### Aim of the exercise
A line qualifies if it holds the string "Garlic". Copy every qualifying line from the records.

### Exercise material

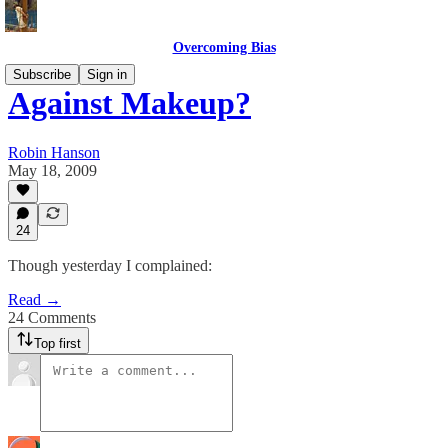
Overcoming Bias
Subscribe
Sign in
Against Makeup?
Robin Hanson
May 18, 2009
24
Though yesterday I complained:
Read →
24 Comments
Top first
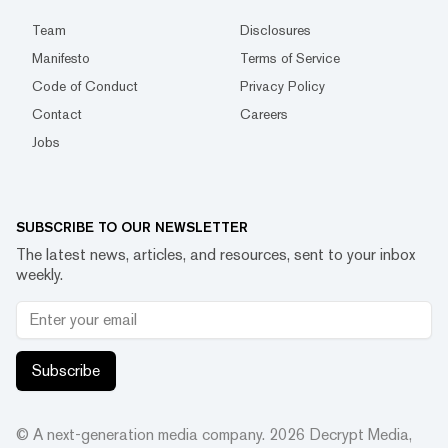
Team
Disclosures
Manifesto
Terms of Service
Code of Conduct
Privacy Policy
Contact
Careers
Jobs
SUBSCRIBE TO OUR NEWSLETTER
The latest news, articles, and resources, sent to your inbox
weekly.
Subscribe
© A next-generation media company.
2026
Decrypt Media,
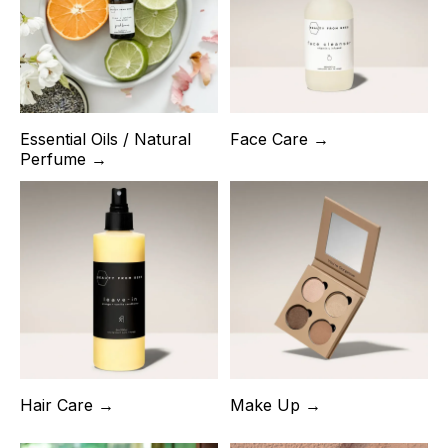
Essential Oils / Natural
Face Care →
Perfume →
Hair Care →
Make Up →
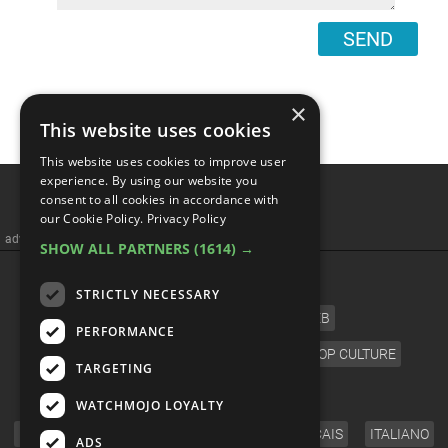
SEND
×
This website uses cookies
This website uses cookies to improve user
Top 10 Romance Anime To
experience. By using our website you
consent to all cookies in accordance with
Binge Watch
our Cookie Policy.
Privacy Policy
SHOW ALL PARTNERS
(1614) →
STRICTLY NECESSARY
PERFORMANCE
TARGETING
WATCHMOJO LOYALTY
ADS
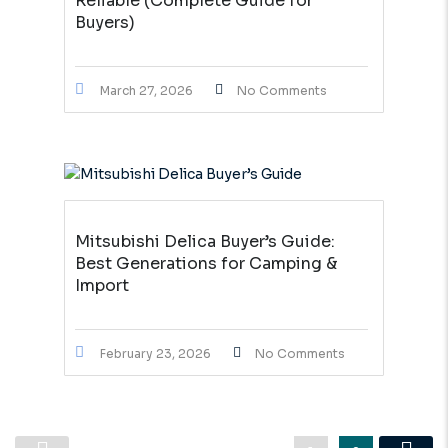
Reliable (Complete Guide for
Buyers)
March 27, 2026
No Comments
Mitsubishi Delica Buyer’s Guide:
Best Generations for Camping &
Import
February 23, 2026
No Comments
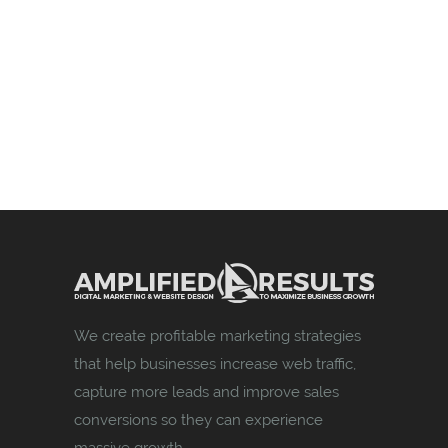
We create profitable marketing strategies
that help businesses increase web traffic,
capture more leads and improve sales
conversions so they can experience
massive growth.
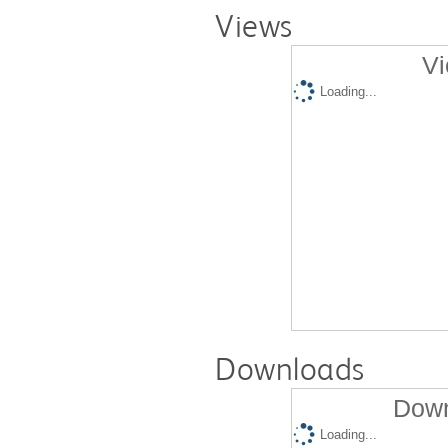
Views
Vi
Loading...
Downloads
Down
Loading...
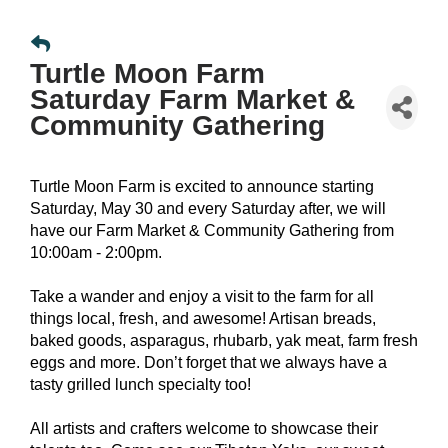
Turtle Moon Farm
Saturday Farm Market &
Community Gathering
Turtle Moon Farm is excited to announce starting
Saturday, May 30 and every Saturday after, we will
have our Farm Market & Community Gathering from
10:00am - 2:00pm.
Take a wander and enjoy a visit to the farm for all
things local, fresh, and awesome! Artisan breads,
baked goods, asparagus, rhubarb, yak meat, farm fresh
eggs and more. Don’t forget that we always have a
tasty grilled lunch specialty too!
All artists and crafters welcome to showcase their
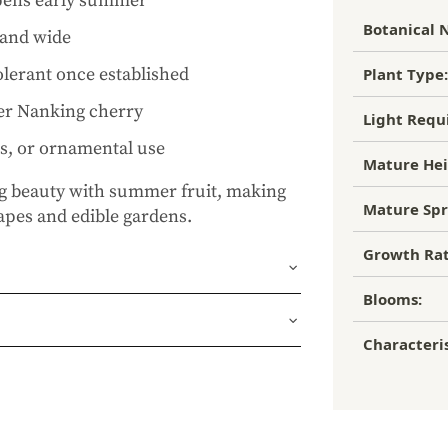
ipens early summer
Botanical 
l and wide
lerant once established
Plant Type:
her Nanking cherry
Light Requ
ns, or ornamental use
Mature Hei
 beauty with summer fruit, making
Mature Spr
capes and edible gardens.
Growth Rat
Blooms:
und or FedEx Home Delivery.
Characteris
ness days (depending on where you
ur 1 year guarantee. If your plant
place it. No stress, no hassle—just our
, flourishing garden.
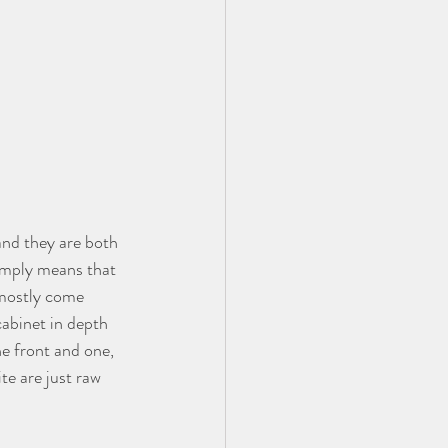
and they are both 
simply means that 
 mostly come 
cabinet in depth 
he front and one, 
te are just raw 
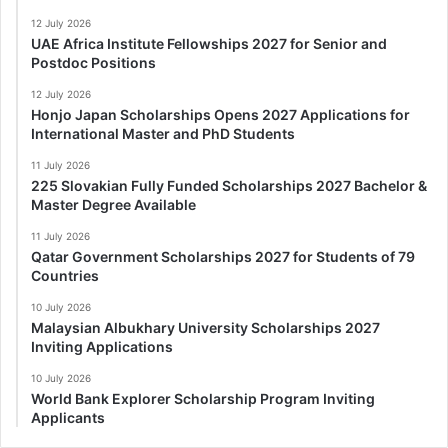
12 July 2026
UAE Africa Institute Fellowships 2027 for Senior and
Postdoc Positions
12 July 2026
Honjo Japan Scholarships Opens 2027 Applications for
International Master and PhD Students
11 July 2026
225 Slovakian Fully Funded Scholarships 2027 Bachelor &
Master Degree Available
11 July 2026
Qatar Government Scholarships 2027 for Students of 79
Countries
10 July 2026
Malaysian Albukhary University Scholarships 2027
Inviting Applications
10 July 2026
World Bank Explorer Scholarship Program Inviting
Applicants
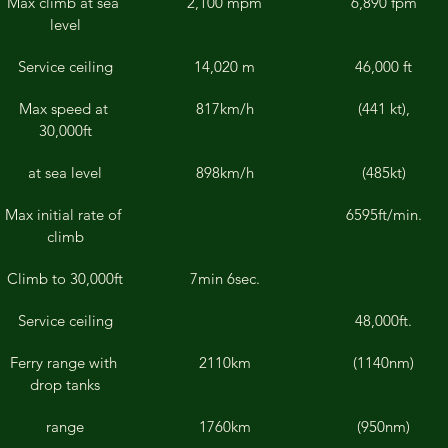
Max climb at sea 
2,100 mpm
6,890 fpm
level
Service ceiling
14,020 m
46,000 ft
Max speed at 
817km/h
(441 kt),
30,000ft
at sea level
898km/h
(485kt)
Max initial rate of 
6595ft/min.
climb
Climb to 30,000ft
7min 6sec.
Service ceiling
48,000ft.
Ferry range with 
2110km
(1140nm)
drop tanks
range
1760km
(950nm)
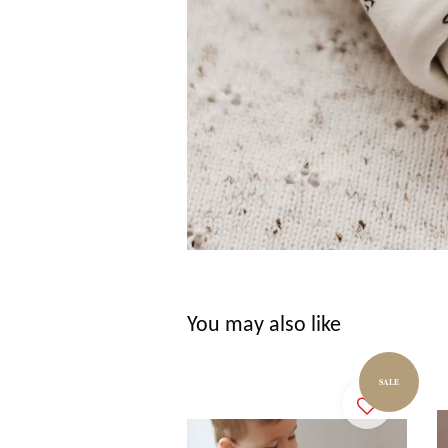
You may also like
SALE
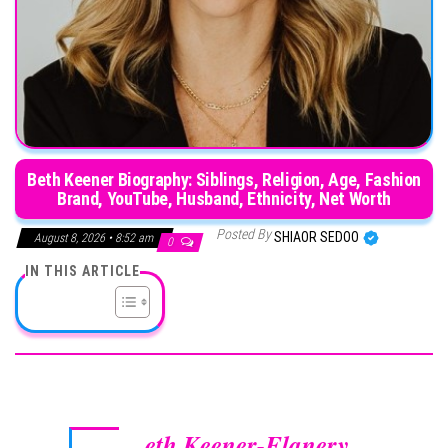
Beth Keener Biography: Siblings, Religion, Age, Fashion
Brand, YouTube, Husband, Ethnicity, Net Worth
Posted By
SHIAOR SEDOO
August 8, 2026 • 8:52 am
0
IN THIS ARTICLE
eth Keener-Flanery
,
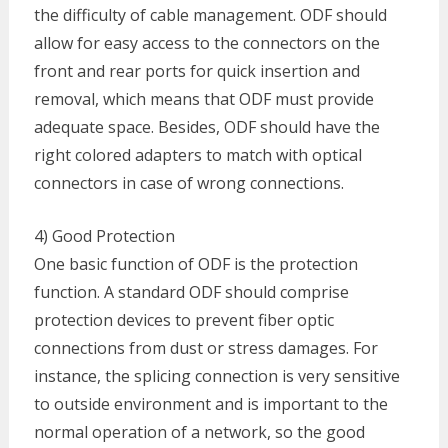
the difficulty of cable management. ODF should
allow for easy access to the connectors on the
front and rear ports for quick insertion and
removal, which means that ODF must provide
adequate space. Besides, ODF should have the
right colored adapters to match with optical
connectors in case of wrong connections.
4) Good Protection
One basic function of ODF is the protection
function. A standard ODF should comprise
protection devices to prevent fiber optic
connections from dust or stress damages. For
instance, the splicing connection is very sensitive
to outside environment and is important to the
normal operation of a network, so the good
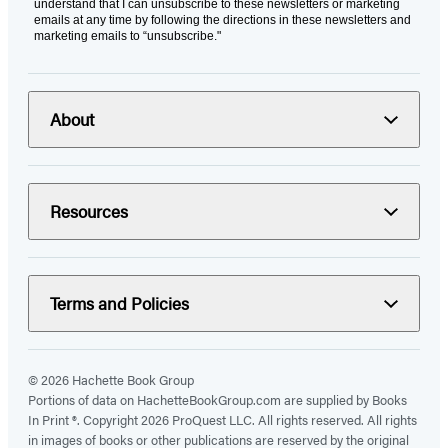
understand that I can unsubscribe to these newsletters or marketing
emails at any time by following the directions in these newsletters and
marketing emails to “unsubscribe."
About
Resources
Terms and Policies
© 2026 Hachette Book Group
Portions of data on HachetteBookGroup.com are supplied by Books
In Print ®. Copyright 2026 ProQuest LLC. All rights reserved. All rights
in images of books or other publications are reserved by the original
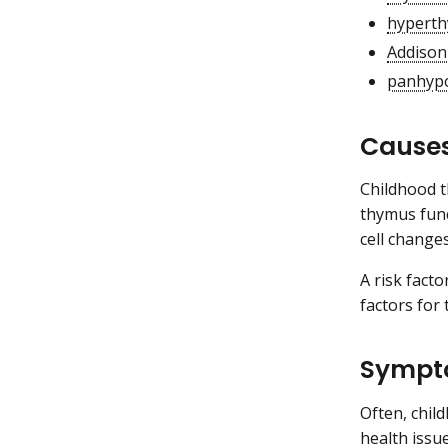
hyperth
Addison
panhypo
Causes
Childhood t
thymus func
cell change
A risk fact
factors for
Sympto
Often, chil
health issu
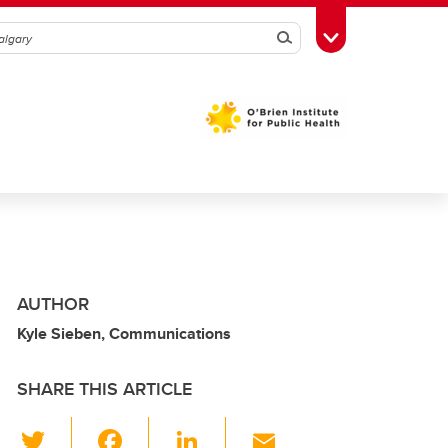
Search
Toggle Toolbox
AUTHOR
Kyle Sieben, Communications
SHARE THIS ARTICLE
T
F
Li
E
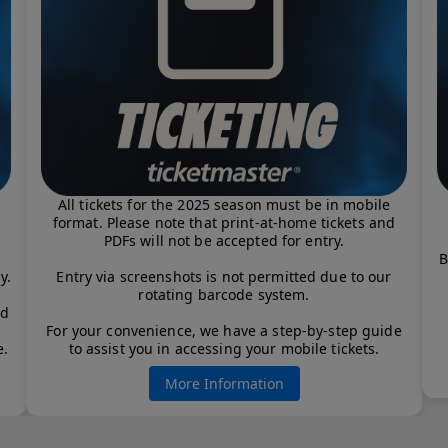
All tickets for the 2025 season must be in mobile
format. Please note that print-at-home tickets and
PDFs will not be accepted for entry.
B
y.
Entry via screenshots is not permitted due to our
rotating barcode system.
od
For your convenience, we have a step-by-step guide
e.
to assist you in accessing your mobile tickets.
More Information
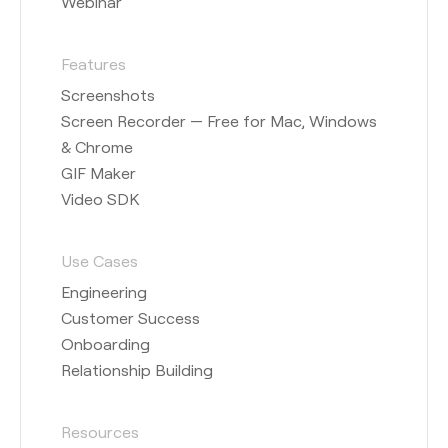
Webinar
Features
Screenshots
Screen Recorder — Free for Mac, Windows
& Chrome
GIF Maker
Video SDK
Use Cases
Engineering
Customer Success
Onboarding
Relationship Building
Resources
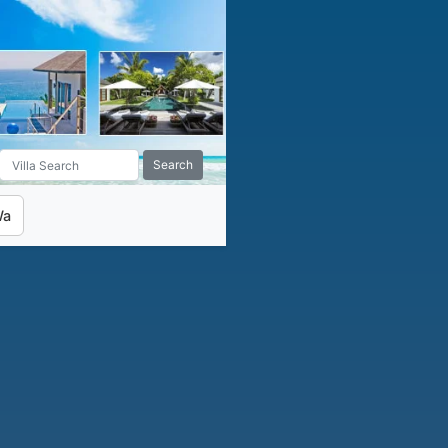
Search
Wa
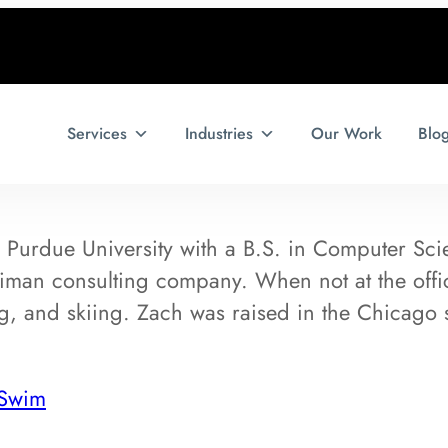
Services
Industries
Our Work
Blo
Purdue University with a B.S. in Computer Scie
lliman consulting company. When not at the off
ing, and skiing. Zach was raised in the Chicago
 Swim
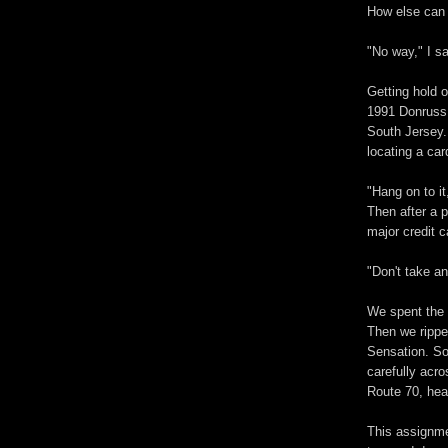
How else can y
"No way," I s
Getting hold 
1991 Donruss 
South Jersey.
locating a ca
"Hang on to it
Then after a 
major credit c
"Don't take a
We spent the 
Then we rippe
Sensation. So
carefully acr
Route 70, hea
This assignmen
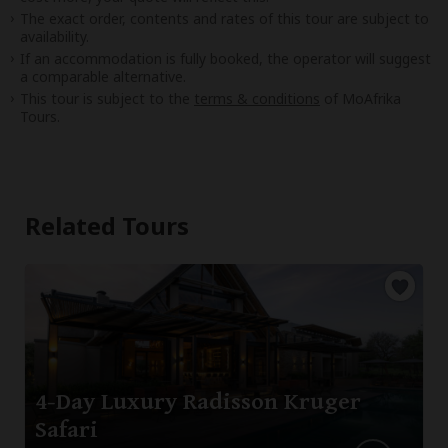
The exact order, contents and rates of this tour are subject to
availability.
If an accommodation is fully booked, the operator will suggest
a comparable alternative.
This tour is subject to the
terms & conditions
of MoAfrika
Tours.
Related Tours
4-Day Luxury Radisson Kruger
Safari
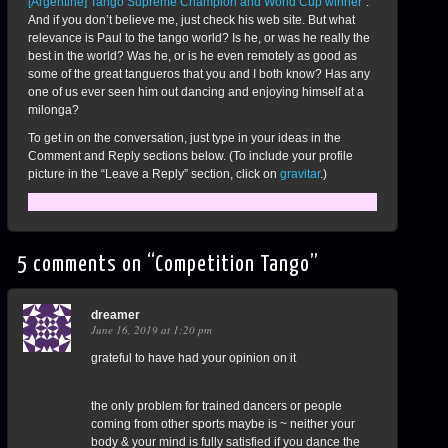
[Argentine] Tango Supreme Champion and World Cup winner
“.
And if you don’t believe me, just check his web site. But what
relevance is Paul to the tango world? Is he, or was he really the
best in the world? Was he, or is he even remotely as good as
some of the great tangueros that you and I both know? Has any
one of us ever seen him out dancing and enjoying himself at a
milonga?
To get in on the conversation, just type in your ideas in the
Comment and Reply sections below. (To include your profile
picture in the “Leave a Reply” section, click on
gravitar
.)
5 comments on “
Competition Tango
”
dreamer
June 16, 2019 at 1:20 pm
grateful to have had your opinion on it
the only problem for trained dancers or people
coming from other sports maybe is ~ neither your
body & your mind is fully satisfied if you dance the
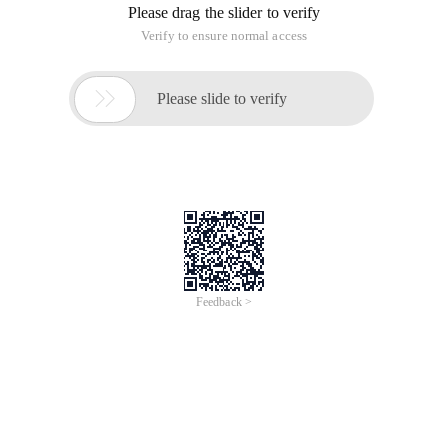
Please drag the slider to verify
Verify to ensure normal access

Please slide to verify
Feedback >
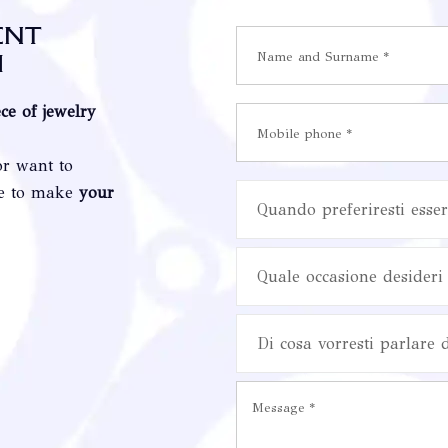
ent
i
ece of jewelry
or want to
re to make
your
Quando preferiresti esser
Quale occasione desideri 
Di cosa vorresti parlare 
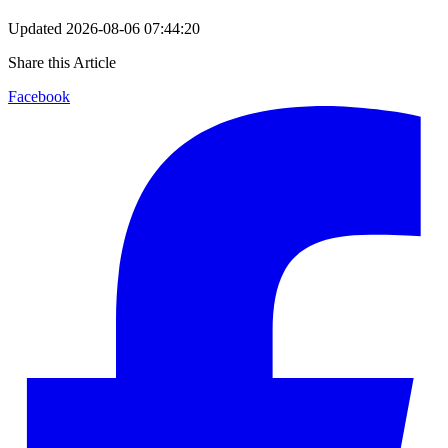
Updated
2026-08-06 07:44:20
Share this Article
Facebook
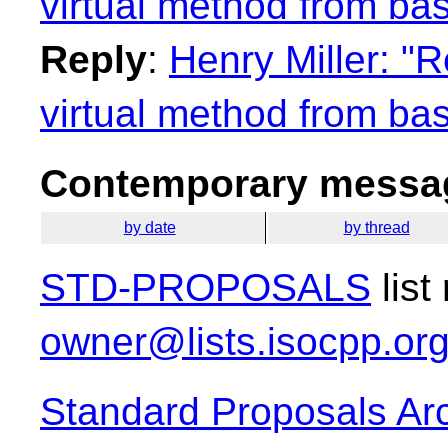
virtual method from bas
Reply
:
Henry Miller: "R
virtual method from bas
Contemporary messag
by date
by thread
STD-PROPOSALS
list
owner@lists.isocpp.or
Standard Proposals Ar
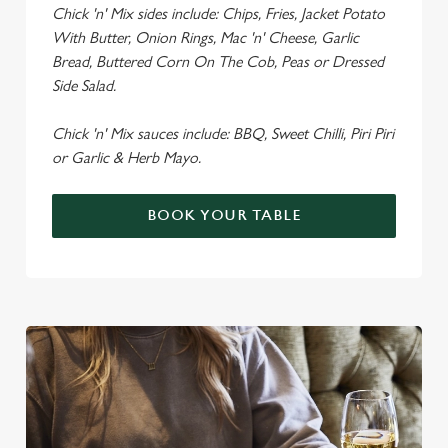
Chick 'n' Mix sides include: Chips, Fries, Jacket Potato
With Butter, Onion Rings, Mac 'n' Cheese, Garlic
Bread, Buttered Corn On The Cob, Peas or Dressed
Side Salad.
Chick 'n' Mix sauces include: BBQ, Sweet Chilli, Piri Piri
or Garlic & Herb Mayo.
BOOK YOUR TABLE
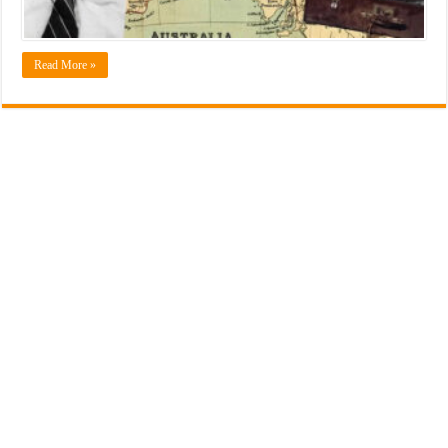
Read More »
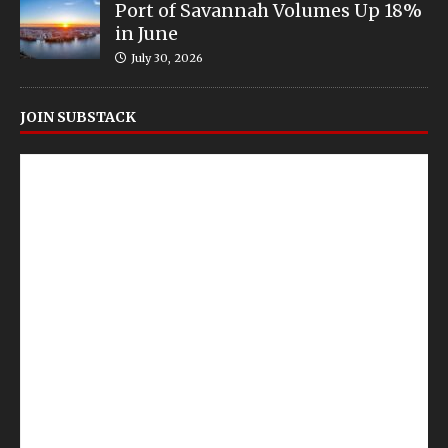
Port of Savannah Volumes Up 18%
in June
July 30, 2026
JOIN SUBSTACK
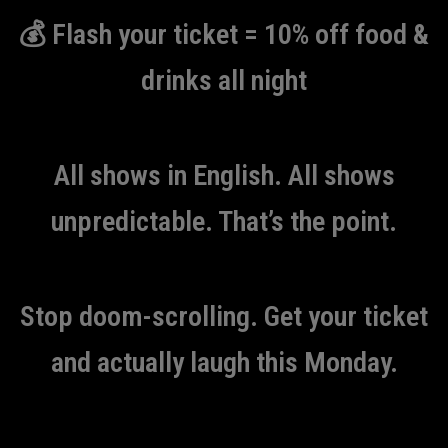
💰 Flash your ticket = 10% off food &
drinks all night
All shows in English. All shows
unpredictable. That’s the point.
Stop doom-scrolling. Get your ticket
and actually laugh this Monday.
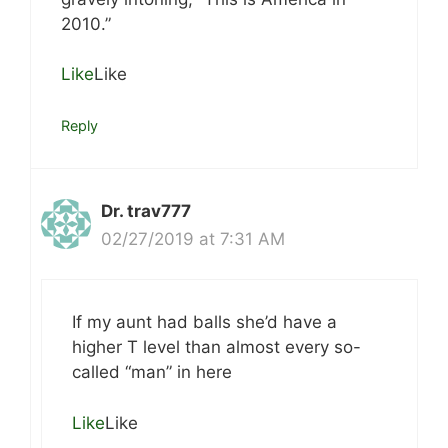
2010.”
Like
Like
Reply
Dr. trav777
02/27/2019 at 7:31 AM
If my aunt had balls she’d have a
higher T level than almost every so-
called “man” in here
Like
Like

### Solution for this exercise
With Butter, Onion Rings, Mac 'n' Cheese, Garlic
or Garlic & Herb Mayo.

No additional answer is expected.